Records for the exercise
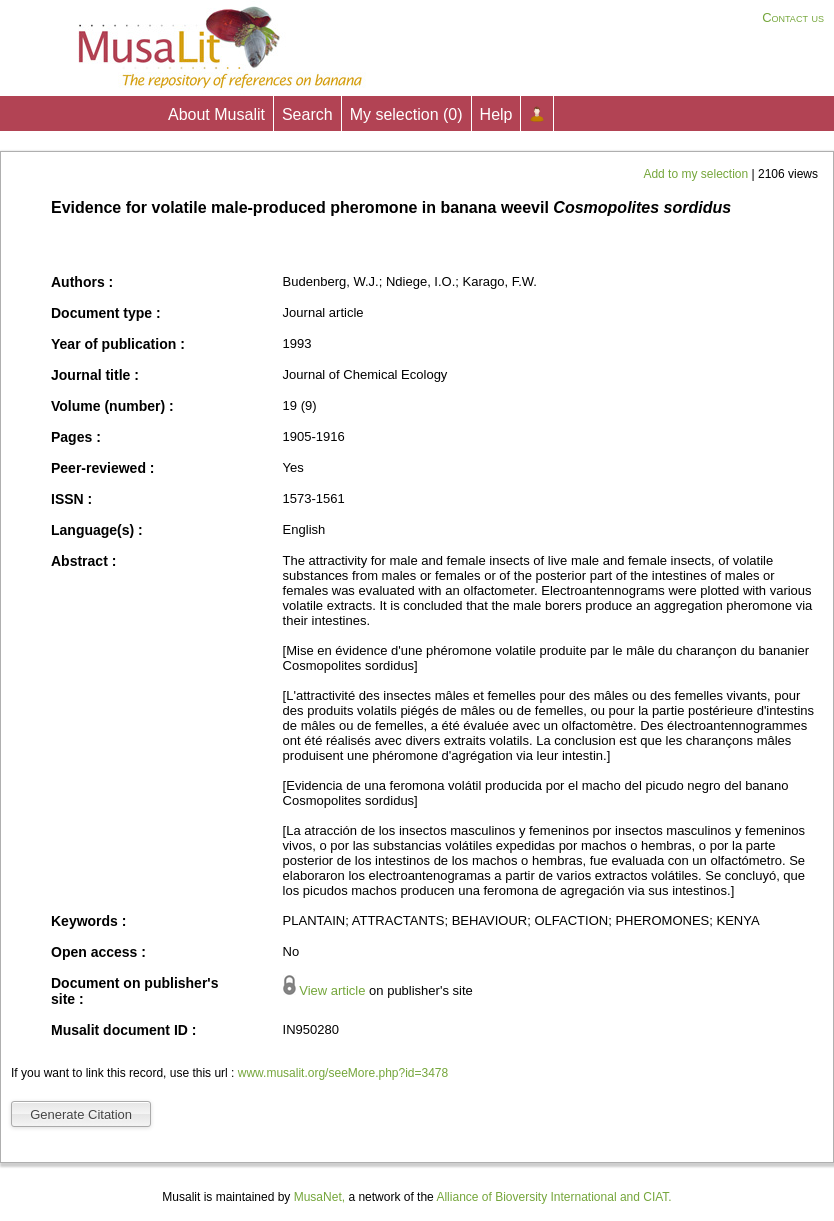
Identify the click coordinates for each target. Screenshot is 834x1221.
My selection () (406, 114)
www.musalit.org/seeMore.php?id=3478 (343, 1073)
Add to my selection (697, 174)
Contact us (793, 17)
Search (307, 114)
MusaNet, (319, 1197)
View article (332, 990)
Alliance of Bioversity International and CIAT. (553, 1197)
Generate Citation (81, 1114)
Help (496, 114)
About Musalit (216, 114)
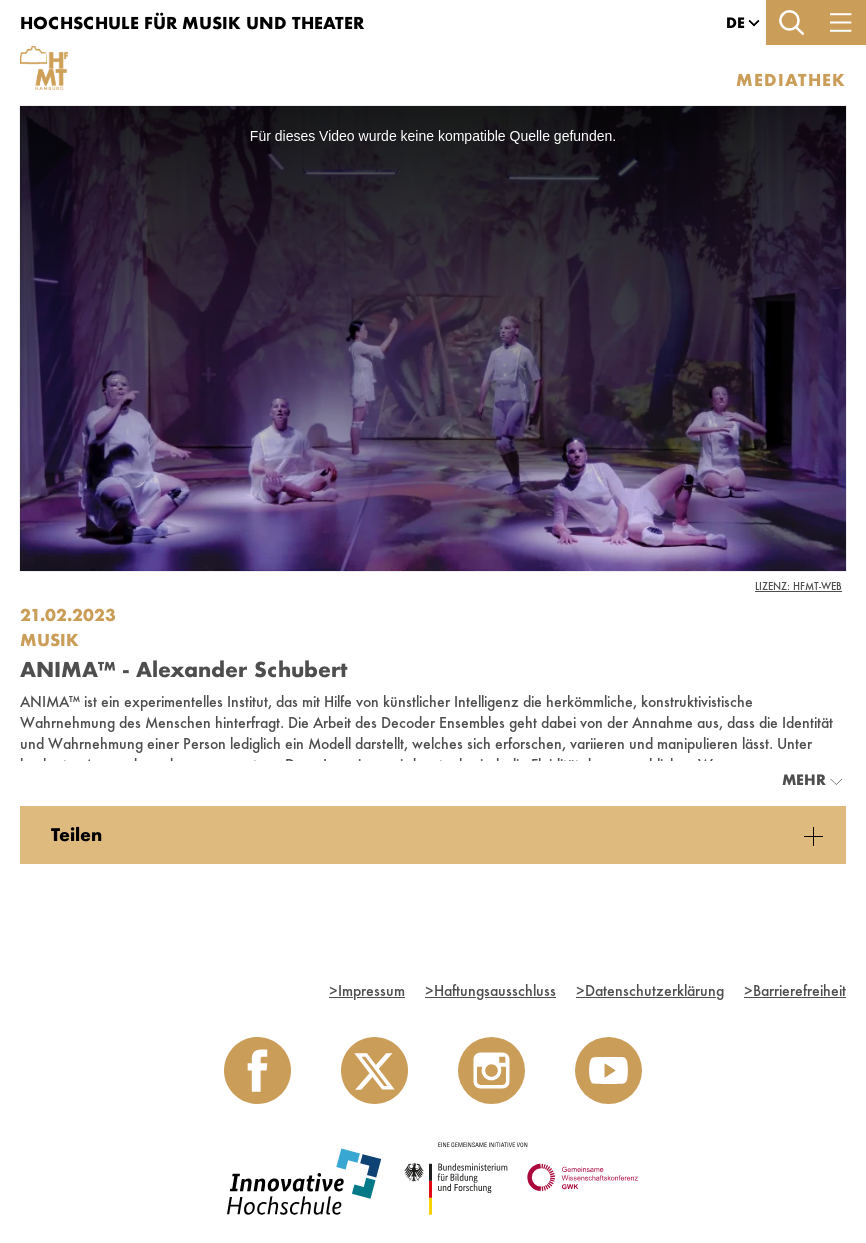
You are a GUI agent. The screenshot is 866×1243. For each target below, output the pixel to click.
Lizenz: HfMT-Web (798, 586)
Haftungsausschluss (490, 990)
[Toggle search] (791, 22)
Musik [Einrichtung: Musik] (49, 639)
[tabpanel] (433, 835)
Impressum (367, 990)
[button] (735, 23)
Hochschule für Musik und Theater (192, 22)
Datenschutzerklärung (650, 990)
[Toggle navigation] (841, 22)
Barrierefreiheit (795, 990)
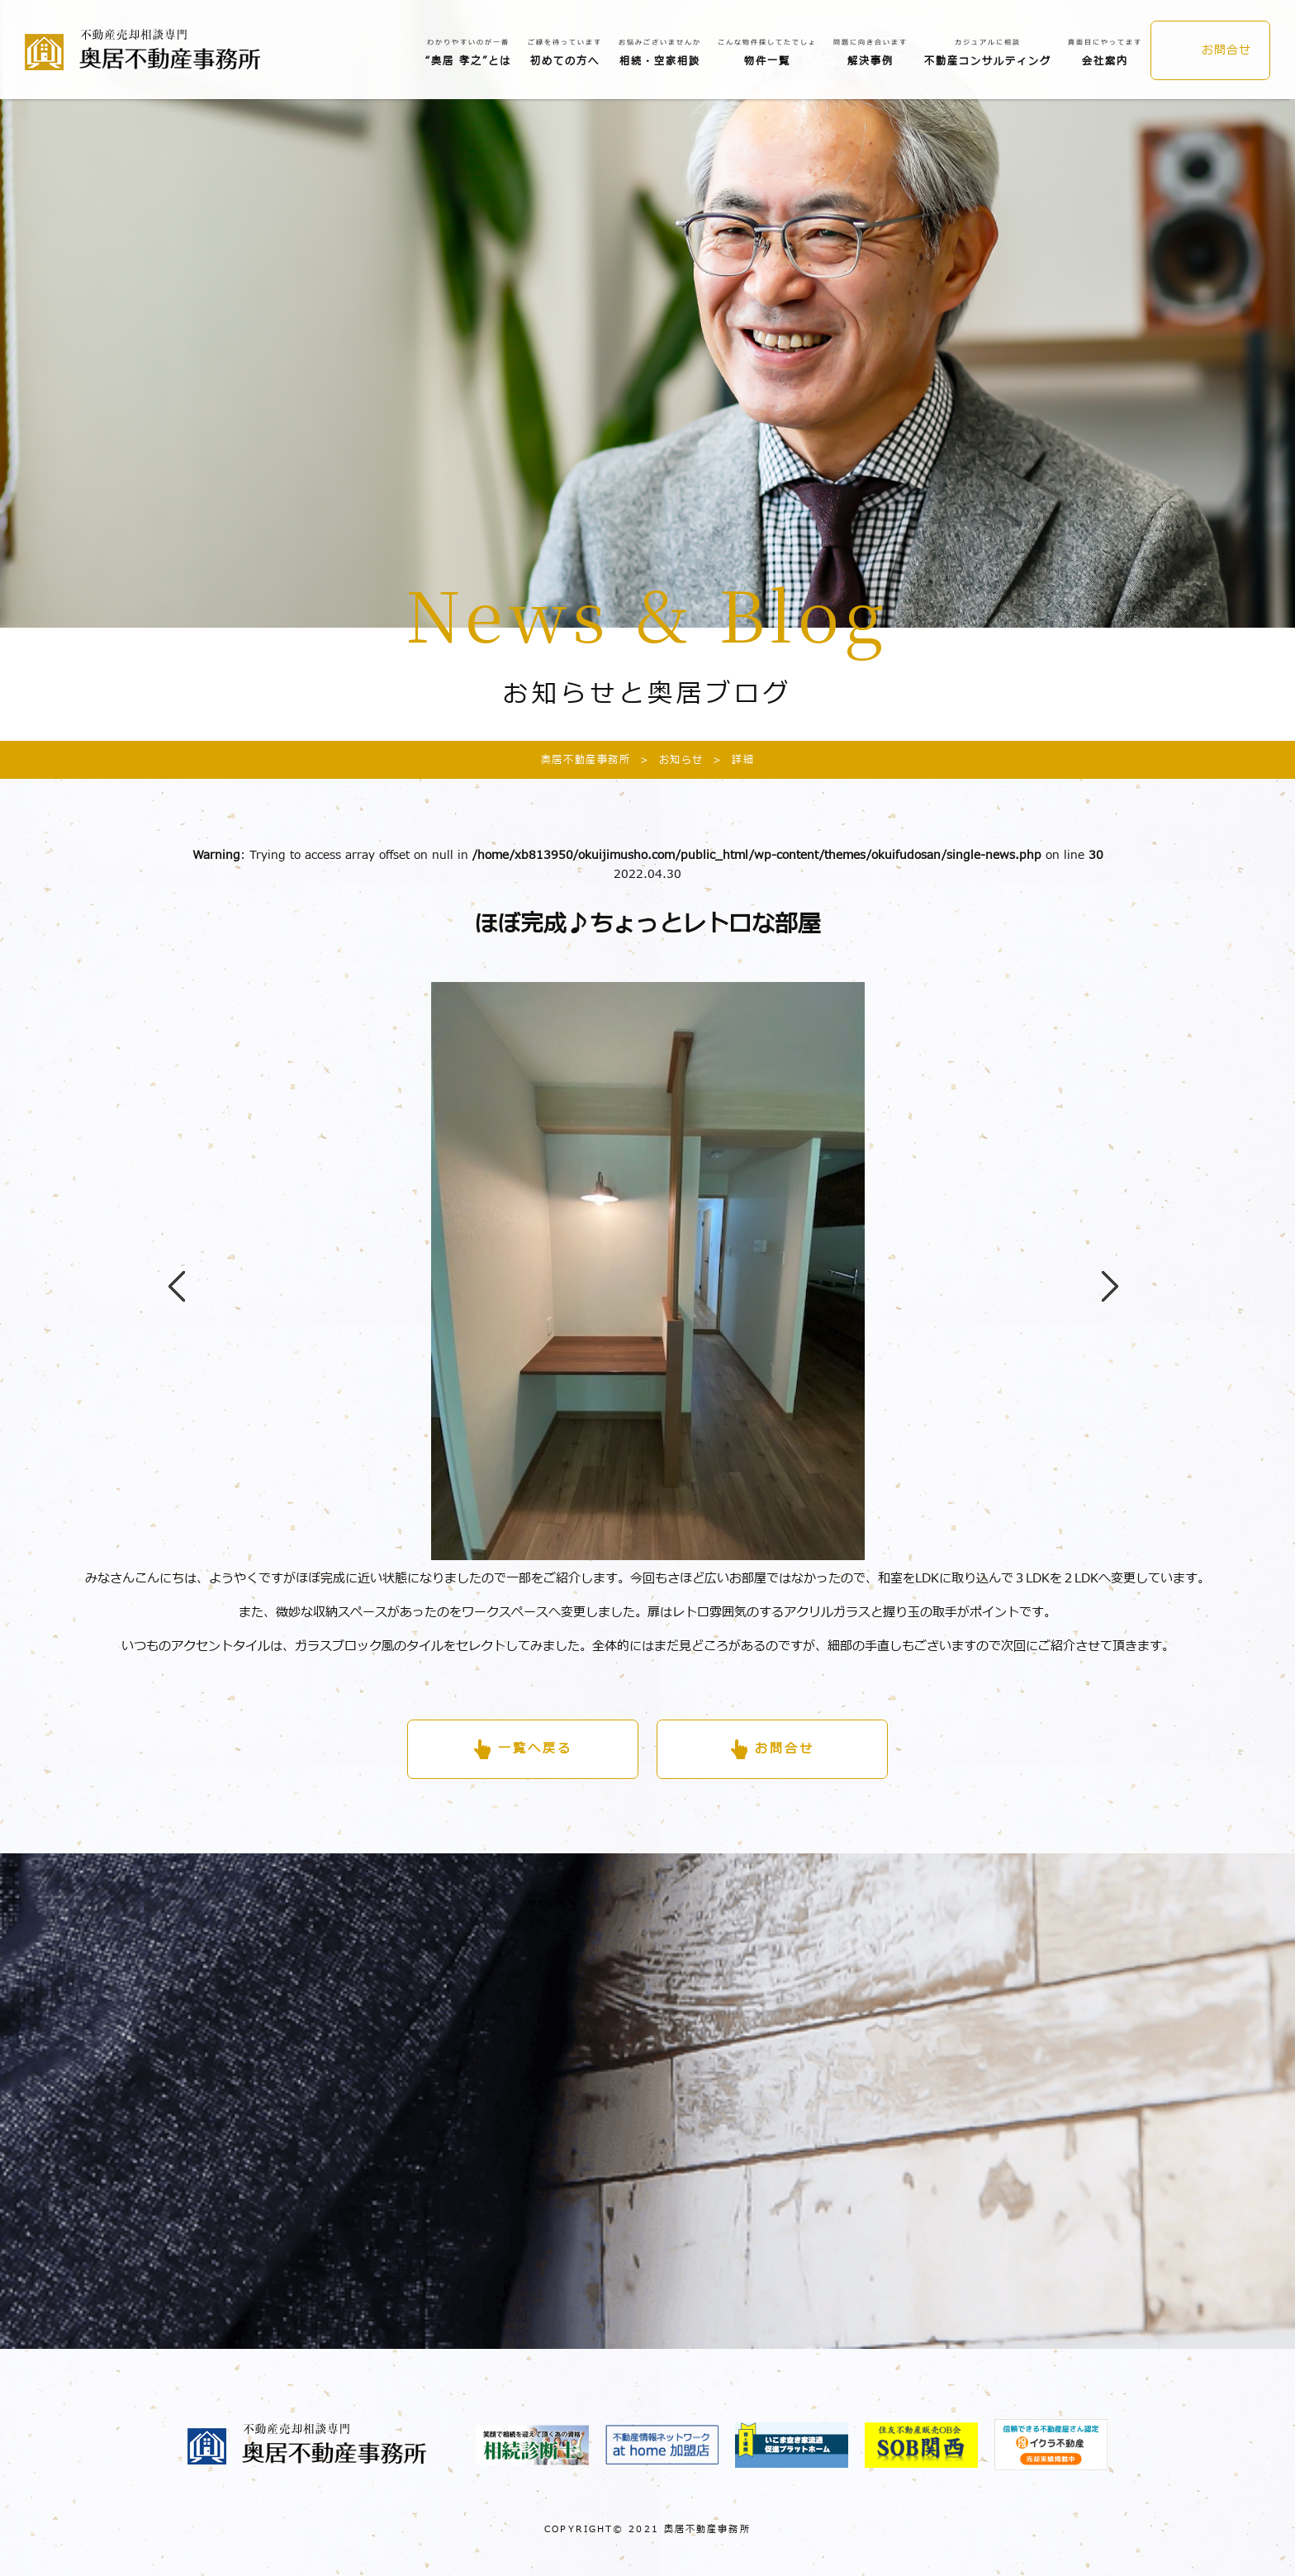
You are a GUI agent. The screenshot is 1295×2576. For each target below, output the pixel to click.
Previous (168, 1271)
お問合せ (1226, 50)
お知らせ (667, 759)
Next (1101, 1271)
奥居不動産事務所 (586, 759)
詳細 (729, 759)
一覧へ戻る (535, 1748)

Work to complete
Write the records out again verbatim and omit the pictures they contain.

Completed exercise
Identify the click coordinates for each target. Screenshot is 834x1221.
My selection () (406, 114)
www.musalit.org/seeMore.php?id=3478 (343, 1073)
Add to my selection (697, 174)
Contact us (793, 17)
Search (307, 114)
MusaNet, (319, 1197)
View article (332, 990)
Alliance of Bioversity International and CIAT. (553, 1197)
Generate Citation (81, 1114)
Help (496, 114)
About Musalit (216, 114)
You are a GUI agent. The screenshot is 866×1243. For each target below, output the pixel to click.
Lizenz: HfMT-Web (798, 586)
Haftungsausschluss (490, 990)
[Toggle search] (791, 22)
Musik [Einrichtung: Musik] (49, 639)
[tabpanel] (433, 835)
Impressum (367, 990)
[button] (735, 23)
Hochschule für Musik und Theater (192, 22)
Datenschutzerklärung (650, 990)
[Toggle navigation] (841, 22)
Barrierefreiheit (795, 990)
You are a GUI agent. The screenshot is 1295×2576. For each target below, output the pixel to click.
Previous (168, 1271)
お問合せ (1226, 50)
お知らせ (667, 759)
Next (1101, 1271)
奥居不動産事務所 (586, 759)
詳細 (729, 759)
一覧へ戻る (535, 1748)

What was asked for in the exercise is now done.